Kirchen verurteilen Angriff auf Rabbiner in Berlin

"Abscheulicher Angriff"

Ein Überfall auf den jüdischen Rabbiner Daniel Alter hat in Berlin Entsetzen ausgelöst. Berlins Kardinal Woelki verurteilte die Tat umgehend. Für Antisemitismus sei in unserer Gesellschaft kein Platz, so Woelki. Wer Menschen schlage, verletze und einschüchtere, könne sich damit nicht auf Gott berufen, sagte der Kardinal gegenüber der Bild-Zeitung. Ähnlich äußerten sich Bürgermeister und weitere Kirchenvertreter.

 (DR)

Der Berliner evangelische Bischof Markus Dröge sagte, mit antisemitischen Überfällen dürfe sich Deutschland nicht abfinden. "Lebendige jüdische Gemeinden gehören in unser Land und dazu gehört auch, dass Menschen die Zeichen ihres Glaubens in der Öffentlichkeit gefahrlos tragen können", so Dröge.



Berlins Regierender Bürgermeister Klaus Wowereit sprach am Mittwoch von einem "feigen" Angriff. "Es ist eine Attacke auf das friedliche Zusammenleben aller Menschen in unserer Stadt", erklärte Wowereit.



Der Präsident des Zentralrates der Juden, Dieter Graumann, erklärte, der "abscheuliche Angriff" mitten in der Hauptstadt habe ihn entsetzt und schockiert. Es handele sich dabei nicht nur um einen bösartigen Angriff auf das Judentum in Deutschland. "Es ist ein Angriff auf uns alle, auf unsere gemeinsamen Werte von Toleranz und von Liberalität", sagte Graumann der Wochenzeitung "Jüdische Allgemeine". Graumann ergänzte, die Juden würden sich durch den Überfall nicht einschüchtern lassen, sondern weiterhin eine "jüdische Zukunft hierzulande entschlossen aufbauen".



Auch der Europäische Jüdische Kongress (EJC) hat den Angriff auf einen jüdischen Mann und dessen sechsjährige Tochter in Berlin verurteilt. Europas Politiker müssten sich zu solchen Ausschreitungen klarer positionieren, forderte EJC-Präsident Mosche Kantor am Mittwoch in Paris. Nach dem tödlichen Angriff auf drei jüdische Kinder und einen Mann im März in Toulouse sei das Leben in Europa weitergegangen, als sei nichts passiert. Das vergrößere den Schmerz der jüdischen Gemeinschaft.

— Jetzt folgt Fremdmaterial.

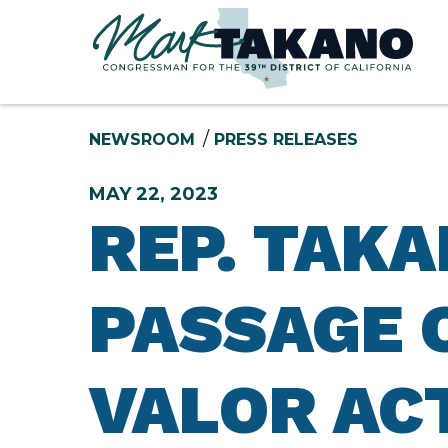
Skip to content
NEWSROOM
PRESS RELEASES
MAY 22, 2023
REP. TAK
PASSAGE 
VALOR AC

Kantor sagte weiter, die religiösen Führer Europas müssten sich stärker gemeinsam gegen Gewalt einsetzen. Von dem religiösen Gipfeltreffen in der kommenden Woche in Paris erhoffe er sich ein solches Signal, das vor allem für Jugendliche richtungsweisend sein könne. Am 4. und 5. September treffen sich in Paris 80 muslimische und jüdische Religionsvertreter aus 18 Nationen, darunter aus Deutschland, Italien, Großbritannien und den Niederlanden. Sie wollen über die Beziehungen zwischen der jüdischen und der muslimischen Gemeinschaft sprechen.



Kein Einzelfall

Rabbi Alter war am Vorabend im Stadtteil Schöneberg zusammen mit seiner Tochter von vier mutmaßlich arabischen Jugendlichen beleidigt und geschlagen worden. Der Rabbiner erlitt dabei schwere Kopfverletzungen und musste stationär im Krankenhaus behandelt werden. Er soll eine traditionelle jüdische Kopfbedeckung, eine Kippa, getragen haben. Der Staatsschutz hat Ermittlungen aufgenommen.

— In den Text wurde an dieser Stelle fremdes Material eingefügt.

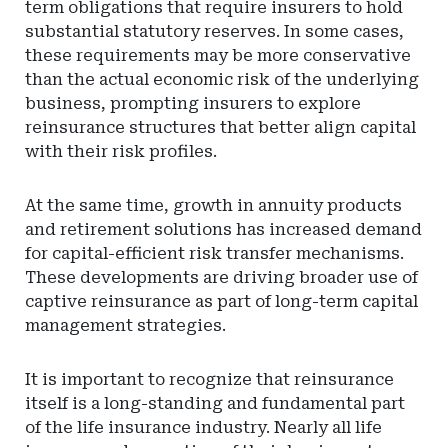
term obligations that require insurers to hold
substantial statutory reserves. In some cases,
these requirements may be more conservative
than the actual economic risk of the underlying
business, prompting insurers to explore
reinsurance structures that better align capital
with their risk profiles.
At the same time, growth in annuity products
and retirement solutions has increased demand
for capital-efficient risk transfer mechanisms.
These developments are driving broader use of
captive reinsurance as part of long-term capital
management strategies.
It is important to recognize that reinsurance
itself is a long-standing and fundamental part
of the life insurance industry. Nearly all life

Nach Angaben des Jüdischen Forums für Demokratie und gegen Antisemitismus handelt es bei dem Opfer um den ersten Rabbiner, der nach dem Holocaust in Deutschland ordiniert wurden. Er sei schon früher auf offener Straße antisemitisch beleidigt worden.



Wie die Polizei mitteilte, fragten die Täter ihr Opfer zunächst, ob er Jude sei. Daraufhin hätten diese ihn, seinen Glauben und seine Mutter beleidigt sowie die Tötung der sechsjährigen Tochter angedroht. Die Jugendlichen konnten unerkannt entkommen.